(Stored data entries)
──────────────────────────────

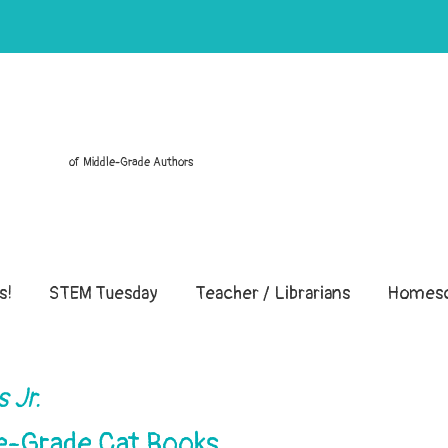
of Middle-Grade Authors
s!
STEM Tuesday
Teacher / Librarians
Homesc
 Jr.
le-Grade Cat Books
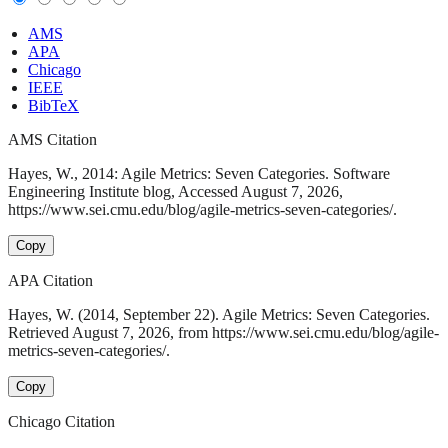
AMS
APA
Chicago
IEEE
BibTeX
AMS Citation
Hayes, W., 2014: Agile Metrics: Seven Categories. Software
Engineering Institute blog, Accessed August 7, 2026,
https://www.sei.cmu.edu/blog/agile-metrics-seven-categories/.
Copy
APA Citation
Hayes, W. (2014, September 22). Agile Metrics: Seven Categories.
Retrieved August 7, 2026, from https://www.sei.cmu.edu/blog/agile-
metrics-seven-categories/.
Copy
Chicago Citation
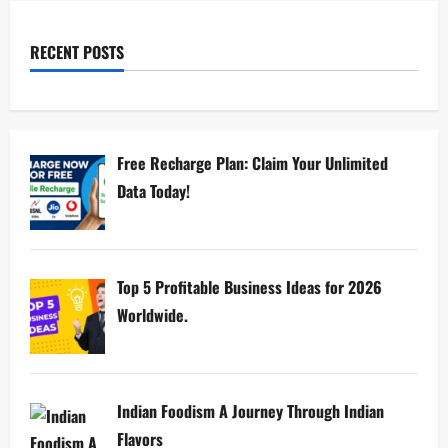
RECENT POSTS
Free Recharge Plan: Claim Your Unlimited
Data Today!
Top 5 Profitable Business Ideas for 2026
Worldwide.
Indian Foodism A Journey Through Indian
Flavors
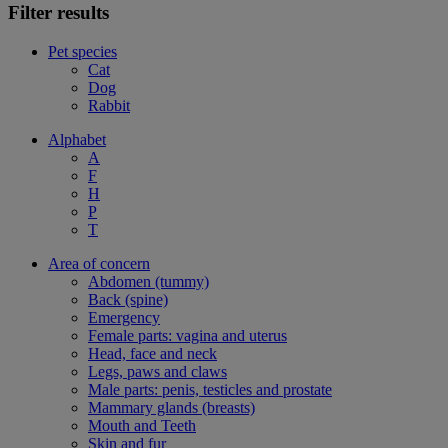
Filter results
Pet species
Cat
Dog
Rabbit
Alphabet
A
F
H
P
T
Area of concern
Abdomen (tummy)
Back (spine)
Emergency
Female parts: vagina and uterus
Head, face and neck
Legs, paws and claws
Male parts: penis, testicles and prostate
Mammary glands (breasts)
Mouth and Teeth
Skin and fur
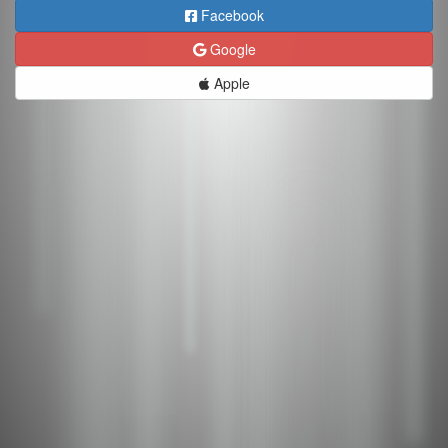
Facebook
Google
Apple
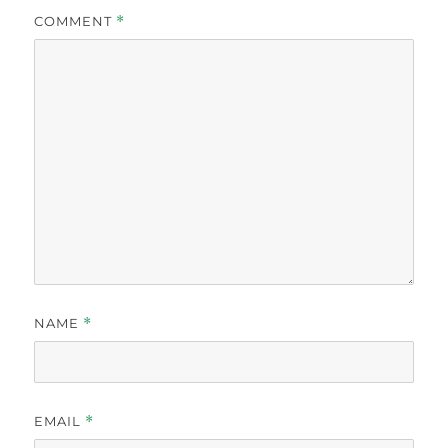
COMMENT
*
NAME
*
EMAIL
*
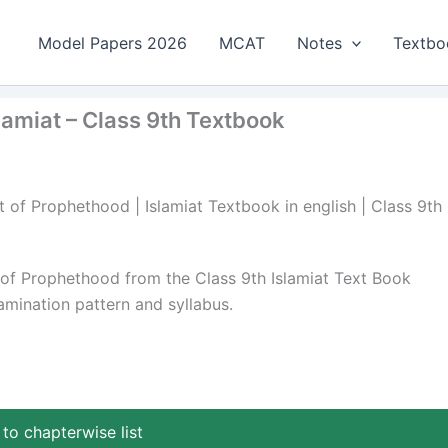
Model Papers 2026
MCAT
Notes
Textbo
miat – Class 9th Textbook
of Prophethood | Islamiat Textbook in english | Class 9th 
f Prophethood from the Class 9th Islamiat Text Book
mination pattern and syllabus.
to chapterwise list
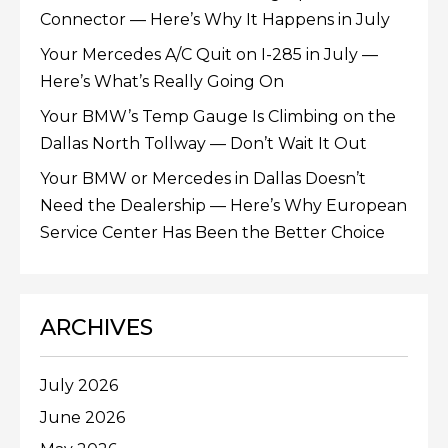
Connector — Here’s Why It Happens in July
Your Mercedes A/C Quit on I-285 in July —
Here’s What’s Really Going On
Your BMW’s Temp Gauge Is Climbing on the
Dallas North Tollway — Don’t Wait It Out
Your BMW or Mercedes in Dallas Doesn’t
Need the Dealership — Here’s Why European
Service Center Has Been the Better Choice
ARCHIVES
July 2026
June 2026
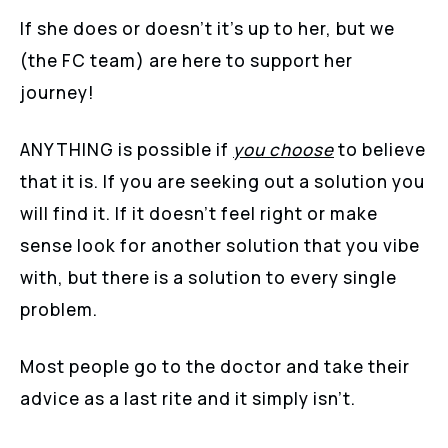
If she does or doesn’t it’s up to her, but we
(the FC team) are here to support her
journey!
ANYTHING is possible if
you
choose
to believe
that it is. If you are seeking out a solution you
will find it. If it doesn’t feel right or make
sense look for another solution that you vibe
with, but there is a solution to every single
problem.
Most people go to the doctor and take their
advice as a last rite and it simply isn’t.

──────────────────────────────

_TRY IT_: Whenever a line in the data holds "from", copy that line.

_YOUR RESPONSE_:
Retrieved August 7, 2026, from https://www.sei.cmu.edu/blog/agile-
f Prophethood from the Class 9th Islamiat Text Book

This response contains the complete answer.